• **Your task**
Copy each line of the material in which the word "naar" appears.

=== Section Start ===

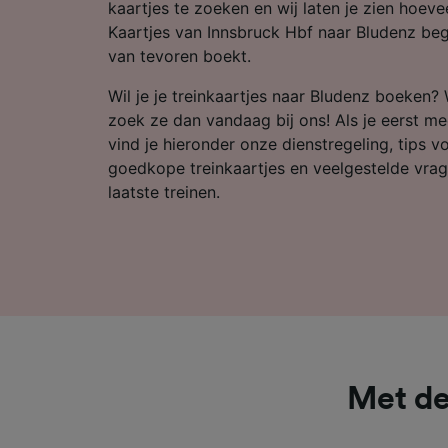
Partnerl
kaartjes te zoeken en wij laten je zien hoeveel
Kaartjes van Innsbruck Hbf naar Bludenz begi
van tevoren boekt.
Wil je je treinkaartjes naar Bludenz boeken? 
zoek ze dan vandaag bij ons! Als je eerst mee
vind je hieronder onze dienstregeling, tips 
goedkope treinkaartjes en veelgestelde vrag
laatste treinen.
Met de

=== Section End ===

• **Task response**
Kaartjes van Innsbruck Hbf naar Bludenz begi
Wil je je treinkaartjes naar Bludenz boeken? 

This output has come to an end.